#### [Work required]
Every entry below should be printed exactly, without its images.

(Dataset records)
# # # # # # #

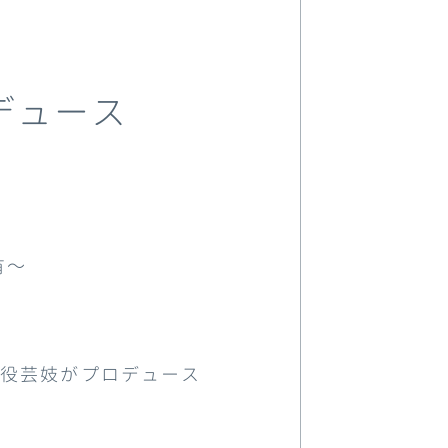
デュース
有～
現役芸妓がプロデュース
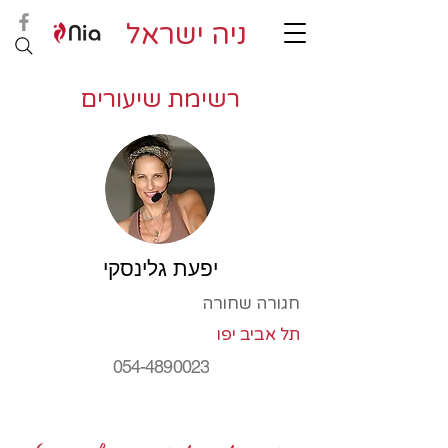
ניה ישראל
רשימת שיעורים
יפעת גלינסקי
חגורה שחורה
תל אביב יפו
054-4890023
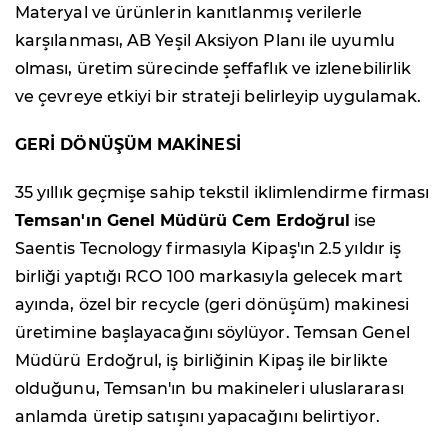
Materyal ve ürünlerin kanıtlanmış verilerle
karşılanması, AB Yeşil Aksiyon Planı ile uyumlu
olması, üretim sürecinde şeffaflık ve izlenebilirlik
ve çevreye etkiyi bir strateji belirleyip uygulamak.
GERİ DÖNÜŞÜM MAKİNESİ
35 yıllık geçmişe sahip tekstil iklimlendirme firması
Temsan'ın Genel Müdürü Cem Erdoğrul
ise
Saentis Tecnology firmasıyla Kipaş'ın 2.5 yıldır iş
birliği yaptığı RCO 100 markasıyla gelecek mart
ayında, özel bir recycle (geri dönüşüm) makinesi
üretimine başlayacağını söylüyor. Temsan Genel
Müdürü Erdoğrul, iş birliğinin Kipaş ile birlikte
olduğunu, Temsan'ın bu makineleri uluslararası
anlamda üretip satışını yapacağını belirtiyor.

# # # # # # #

#### [Your response]
デュース
有～
現役芸妓がプロデュース
ניה ישראל
רשימת שיעורים
יפעת גלינסקי
חגורה שחורה
תל אביב יפו
054-4890023
Materyal ve ürünlerin kanıtlanmış verilerle
karşılanması, AB Yeşil Aksiyon Planı ile uyumlu
olması, üretim sürecinde şeffaflık ve izlenebilirlik
ve çevreye etkiyi bir strateji belirleyip uygulamak.
GERİ DÖNÜŞÜM MAKİNESİ
35 yıllık geçmişe sahip tekstil iklimlendirme firması
Temsan'ın Genel Müdürü Cem Erdoğrul
ise
Saentis Tecnology firmasıyla Kipaş'ın 2.5 yıldır iş
birliği yaptığı RCO 100 markasıyla gelecek mart
ayında, özel bir recycle (geri dönüşüm) makinesi
üretimine başlayacağını söylüyor. Temsan Genel
Müdürü Erdoğrul, iş birliğinin Kipaş ile birlikte
olduğunu, Temsan'ın bu makineleri uluslararası
anlamda üretip satışını yapacağını belirtiyor.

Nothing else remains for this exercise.